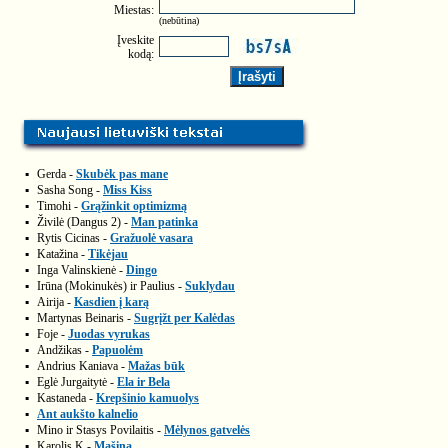
Miestas:
(nebūtina)
Įveskite
kodą:
▪
Gerda -
Skubėk pas mane
▪
Sasha Song -
Miss Kiss
▪
Timohi -
Grąžinkit optimizmą
▪
Živilė (Dangus 2) -
Man patinka
▪
Rytis Cicinas -
Gražuolė vasara
▪
Katažina -
Tikėjau
▪
Inga Valinskienė -
Dingo
▪
Irūna (Mokinukės) ir Paulius -
Suklydau
▪
Airija -
Kasdien į karą
▪
Martynas Beinaris -
Sugrįžt per Kalėdas
▪
Foje -
Juodas vyrukas
▪
Andžikas -
Papuolėm
▪
Andrius Kaniava -
Mažas būk
▪
Eglė Jurgaitytė -
Ela ir Bela
▪
Kastaneda -
Krepšinio kamuolys
▪
Ant aukšto kalnelio
▪
Mino ir Stasys Povilaitis -
Mėlynos gatvelės
▪
Karolis K -
Mašina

> Task goal
The line with "Irūna (Mokinukės) ir" through the last line of the data: write these out exactly, and no others.

> Solution for this exercise
Irūna (Mokinukės) ir Paulius -
Suklydau
▪
Airija -
Kasdien į karą
▪
Martynas Beinaris -
Sugrįžt per Kalėdas
▪
Foje -
Juodas vyrukas
▪
Andžikas -
Papuolėm
▪
Andrius Kaniava -
Mažas būk
▪
Eglė Jurgaitytė -
Ela ir Bela
▪
Kastaneda -
Krepšinio kamuolys
▪
Ant aukšto kalnelio
▪
Mino ir Stasys Povilaitis -
Mėlynos gatvelės
▪
Karolis K -
Mašina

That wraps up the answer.